Au passage, il me semble que la sortie sur GW1 ne s'était pas faite.

----------


## Sephil

> ou si vous avez envie de partager une vidéo d'un vieux GvG à revoir absolument, n'hésitez pas à poster !


Un des 3 matchs EW vs QQ pendant les play-offs du Celestial Tournament en 2007.
On est déjà sur Nightfall à l'époque et on a 2 compos hex pressure assez sales.
Ce qui rend le match génial c'est le boulot monstrueux des monks pour tenir ce genre de pression surtout sur ce hall avec le debuff des sables mouvants. :D
Et évidemment le final avec des beaux retournements de situation à partir de VoD. ^^




Je l'ai encore probablement sur un vieux disque dur, en meilleure qualité, mais comme j'ai la flemme de chercher, j'ai trouvé un upload sur youtube.  ::P: 
Faudra que je retrouve un des matchs de Last Pride vs War Machine avec du retournement de situation monumental à la cata aussi, mais je me souviens plus exactement si c'était juste un random match ou un tournoi. ^^

----------


## lPyl

Good old times. (bon perso j'ai déjà finit GWB  ::P:  )

----------


## Takeo Kikuta

C'est quoi cette interface.. oO
Il l'a archi custom  ::o: .
GW que de souvenirs.. le LBM fait 1sortie/moi pour avancer les panthéon des joueurs dessus je crois. Perso je me tate pour orga ce genre d'events.
Je ne sais pas si ça concerne uniquement à partir du 9eme anniv mais maintenant on a un bon qui nous permet de choisir un kdo d'anniv du 1er au 8eme anniv (que des mini manifstement or mpour moi le 7eme c'est des toto mais bon).

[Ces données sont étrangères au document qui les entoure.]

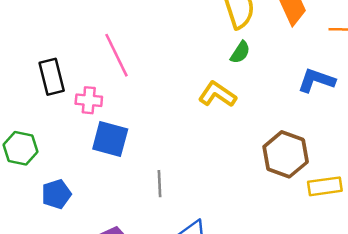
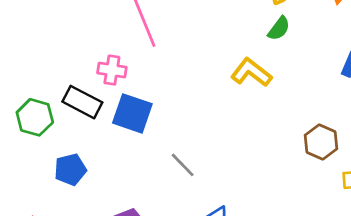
black rectangle: (52, 77) -> (82, 102), moved, turned -52
brown hexagon: (286, 154) -> (321, 142), size x0.7
gray line: (159, 184) -> (183, 165), turned -45

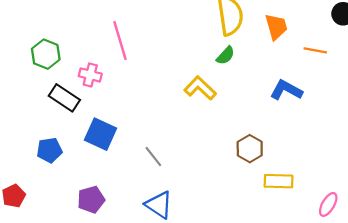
blue square: (132, 113) -> (100, 134), moved
green hexagon: (35, 117) -> (46, 54), moved
gray line: (183, 165) -> (153, 157), moved

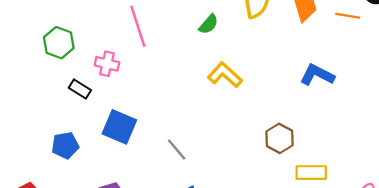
orange line: (315, 50) -> (348, 16), moved
green semicircle: (226, 56) -> (209, 24), moved
black rectangle: (64, 98) -> (80, 89), size x0.7

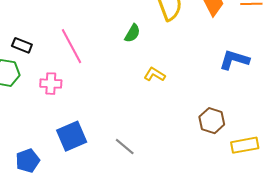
yellow L-shape: (225, 75) -> (155, 74), size x0.7
black rectangle: (80, 89) -> (22, 45), moved
blue square: (119, 127) -> (72, 136), turned -36

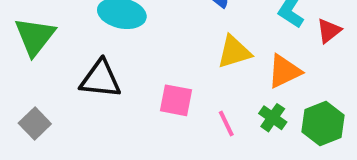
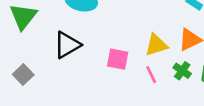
yellow triangle: (234, 52) -> (156, 45), moved
black triangle: (101, 79) -> (67, 45), turned -36

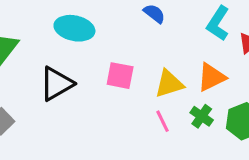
pink square: (118, 59) -> (120, 76), moved

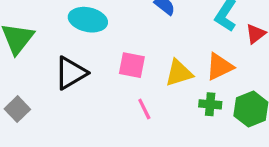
green cross: (202, 116) -> (210, 104), turned -30
pink line: (163, 121) -> (144, 109), moved

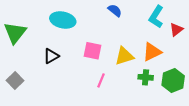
black triangle: (71, 73) -> (51, 56), size x0.7
pink line: (144, 109) -> (101, 80), turned 48

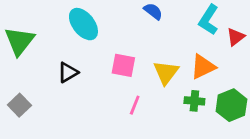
cyan ellipse: (63, 20) -> (83, 24), turned 40
yellow triangle: (124, 56) -> (166, 72), turned -36

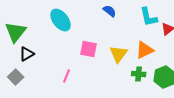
cyan L-shape: (209, 20) -> (149, 17), turned -45
black triangle: (68, 72) -> (27, 54), moved
pink line: (135, 105) -> (67, 76), moved

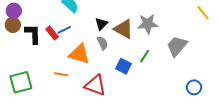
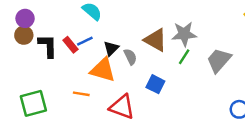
black triangle: (101, 24) -> (111, 48), moved
green line: (145, 56) -> (184, 57), moved

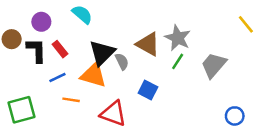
purple circle: (25, 18) -> (41, 22), moved
gray star: (184, 34) -> (178, 38), turned 30
blue line: (85, 41) -> (57, 78), moved
black triangle: (111, 48) -> (102, 53), size x1.6

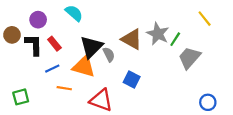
yellow line: (246, 24) -> (205, 19), moved
green line: (178, 61) -> (175, 39), moved
green square: (22, 110) -> (21, 97), size x0.7

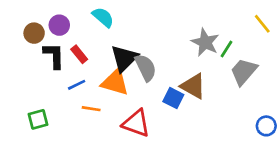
brown circle: (12, 35) -> (34, 33), moved
brown triangle: (132, 39) -> (193, 86), moved
gray semicircle: (109, 54) -> (146, 68), size x1.5

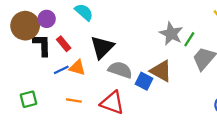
brown circle: (34, 33) -> (25, 26), size x1.6
gray semicircle: (146, 68) -> (120, 70), moved, turned -45
orange triangle: (115, 82) -> (77, 68), moved, size x0.7
orange line: (91, 109) -> (74, 100), moved

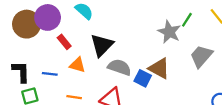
purple circle: (47, 19) -> (48, 17), size x1.5
green line: (189, 39) -> (187, 20), moved
black L-shape: (42, 45) -> (21, 72), moved
blue line: (61, 70) -> (50, 74), moved, turned 32

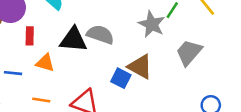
red rectangle: (64, 42) -> (30, 36), turned 40
black triangle: (102, 45) -> (73, 40), turned 50
gray semicircle: (119, 67) -> (100, 35), moved

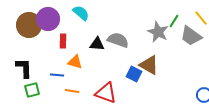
black triangle: (73, 40) -> (97, 44), size x0.7
gray trapezoid: (189, 52) -> (191, 36), moved, turned -95
blue line: (13, 73) -> (57, 75), moved

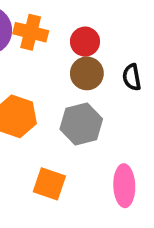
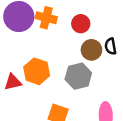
brown circle: (87, 73) -> (91, 50), moved

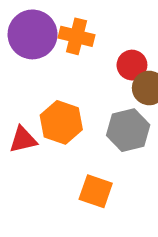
red circle: (81, 24) -> (132, 65), moved

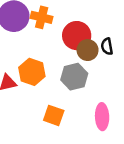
red circle: (132, 65) -> (77, 36), size x1.5

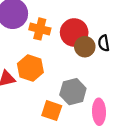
orange cross: (42, 17) -> (40, 29), moved
gray hexagon: (74, 77) -> (73, 92), moved

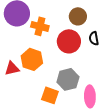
red circle: (74, 32) -> (69, 41), moved
brown circle: (85, 47) -> (78, 16), moved

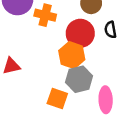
orange hexagon: (32, 59) -> (72, 55), moved

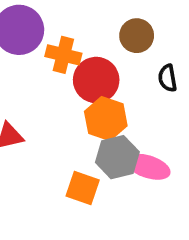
red circle: (80, 33) -> (96, 80), moved
pink ellipse: (106, 100) -> (148, 167), moved, turned -70

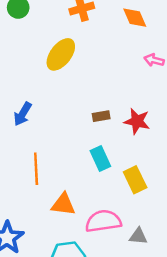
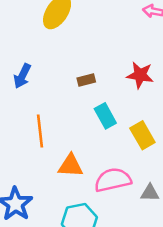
brown rectangle: (101, 116) -> (86, 80), moved

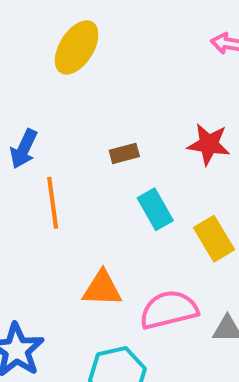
orange line: (40, 131) -> (53, 203), moved

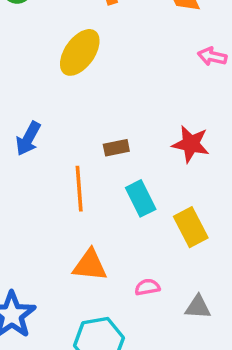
orange line: (53, 203) -> (79, 189), moved
pink semicircle: (169, 310) -> (147, 287), size x0.5

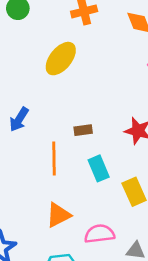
orange triangle: (90, 265) -> (58, 215), turned -36
pink semicircle: (147, 287) -> (99, 234), size x1.6

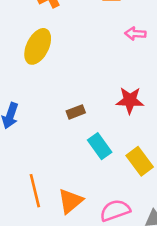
orange line: (54, 158) -> (35, 191), moved

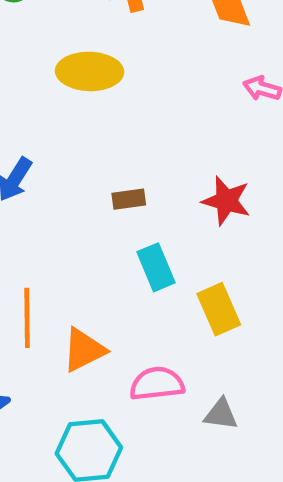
yellow ellipse: (38, 46) -> (90, 71), turned 52

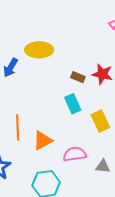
yellow ellipse: (90, 71) -> (39, 50), moved
brown rectangle: (129, 199) -> (78, 77), moved, turned 32

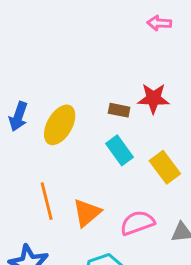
yellow ellipse: (39, 50) -> (60, 125), moved, turned -48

Vu que vous parlez de nostalgie je vous permets de vous ping ceci : http://guildwars2.fureur.org/guild-w...-de-guild-wars
Si ça vous file pas un coup de nostalgie je comprends pas  ::o: .

Sinon pour votre HoM, vu qu'1po GW2 = 3e GW,  avec quelques pépettes sur le 2, ça facilite l'obtention d'un HoM badass :D.

EDIT : ajout d'un 'pas' qui change un peu le sens de la phrase.. ><

----------


## lPyl

Sympa le truc de fureur.

Edit : Putain cette B.O. quand même.

----------


## Sephil

> C'est quoi cette interface.. oO
> Il l'a archi custom .


Si tu parles du GvG, c'est juste un gars qui a enregistré la partie sur la GW TV (le spectator mode quoi).

----------


## Takeo Kikuta

Yep Sephil je parlais de ça  ::): . Ah oui exact ! J'avais oublié qu'il y avait ça  ::o: .

IPyl, je transmettrai à Naveed alors  :;): .

----------


## Leybi

> Ça mérite presque un .gif ! 
> 
> Au passage, il me semble que la sortie sur GW1 ne s'était pas faite.


Ah j'avais pas vu ce topic tiens. Ça m'aurait bien intéressé ! D'ailleurs avant la sortie de GW2, on avait organisé des soirée zones élites sur GW dans le vieux topic section jeux multi, on avait fait FoW full clear et Labyrinthe d'Urgoz mais là on est mort à Urgoz  ::P:  Me souviens même qu'il y avait Tygra !




> GW que de souvenirs.. le LBM fait 1sortie/moi pour avancer les panthéon des joueurs dessus je crois. Perso je me tate pour orga ce genre d'events.
> 
> Sinon pour votre HoM, vu qu'1po GW2 = 3e GW,  avec quelques pépettes sur le 2, ça facilite l'obtention d'un HoM badass :D.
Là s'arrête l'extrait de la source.